Every year on New Year’s Day, I pull up the site stats for niche-canada.org to take stock of what we accomplished over the past 365 days. It’s easy to lose track of all the amazing work that goes into making a website like this. That work is deeply collaborative, decentralized, and dispersed. Twelve editors work with our dozens of contributors each year to publish a range of media covering the environmental history research community in Canada. Here’s some of what we accomplished:
- 148 posts
- 188,245 words
- 4 new podcast episodes
- 1 e-book
- 2 new peer-reviewed research papers
- 6 book reviews
- 107 comments
Our contributors published work on everything from the Athabasca tar sands to The Handmaid’s Tale. It was an eclectic mix, as always. Here are the five most-read posts we published in 2019:
5. Nancy Langston, “Closing Nuclear Plants Will Increase Climate Risks”

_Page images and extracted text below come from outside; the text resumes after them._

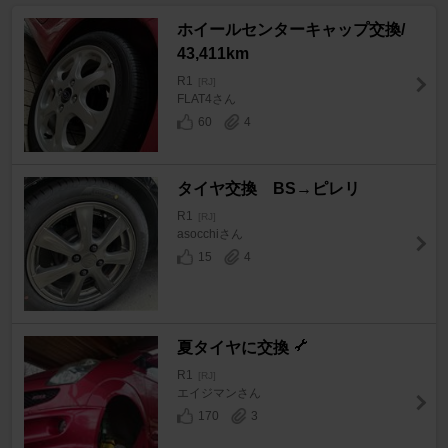
ホイールセンターキャップ交換/
43,411km
R1
[RJ]
FLAT4さん
60
4
タイヤ交換 BS→ピレリ
R1
[RJ]
asocchiさん
15
4
夏タイヤに交換
R1
[RJ]
エイジマンさん
170
3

4. John Sandlos, Arn Keeling, Caitlynn Beckett, and Rosanna Nicol, “There is a Monster Under the Ground: Commemorating the History of Arsenic Contamination at Giant Mine”
3. Daniel Macfarlane and Sean Kheraj, “How Do Handmaids Reach Ontario?”
2. Lindsay Marshall, “Hoofbeats in the Archive: Historical Animals’ Roles in Constructing Historical Narratives”
1. Hereward Longley, “What Caused the Environmental Impacts of the Oil Sands Industry?”
If you missed any of these great posts this year, go back and catch up on our most popular reads of 2019. Thank you to all our 2019 contributors. We hope you come back in 2020.